Trick-or-Treating for Halloween Party
by Bridgett
(Ipswich, U.K)
When my son – then four – attended a Halloween party last year, I was pleasantly surprised that there were enough age-appropriate activities to make the party more than just a chaos of kids running around.
To begin with, since most kids were there because their parents felt it was more appropriate for them than staying up late into the night trick-or-treating, and yet most kids are socially trained to believe Halloween fun relies on just that activity, there was something similar built into the party.

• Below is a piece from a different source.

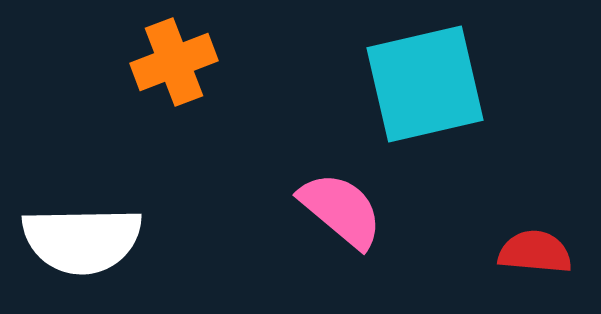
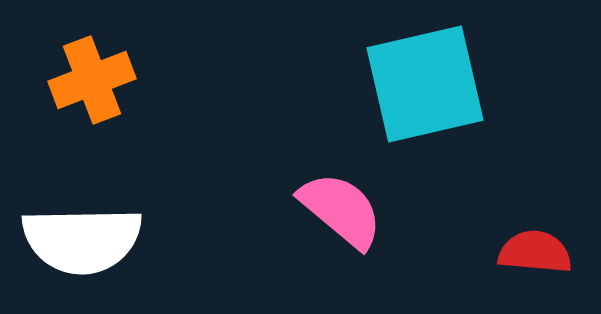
orange cross: moved 82 px left, 18 px down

Around the perimeter of the community center gym where the party was held were different trick-or-treating stations, each manned by an adult in costume, and each with a different kind of candy.
This kept the activity controlled, “fair” and safe, while giving the kids their fix. Much of the center of the gym floor was pocketed by different activity stations.
At one, kids decorated small plastic pumpkins (think Oriental Trading Co.) with assorted-color sharpies, to make their own Jack-o-Lanterns. At another, pre-cut pieces of fun foam sheeting were assembled to make their own monster masks.
At a third, there was a game of stick (via Velcro) the black cat on the witch’s broom. A fourth was actually a small enclosure filled with clean, dry leaves, that one child at a time could jump into.
Kids decorated their own Halloween cupcakes to eat with orange frosting, black gel frosting, gummy worms, seasonal sprinkles, and that sort of thing.
They mixed their own “magic potions” at a wizard’s table, to make drinks that were really seltzer water with different colors of food coloring.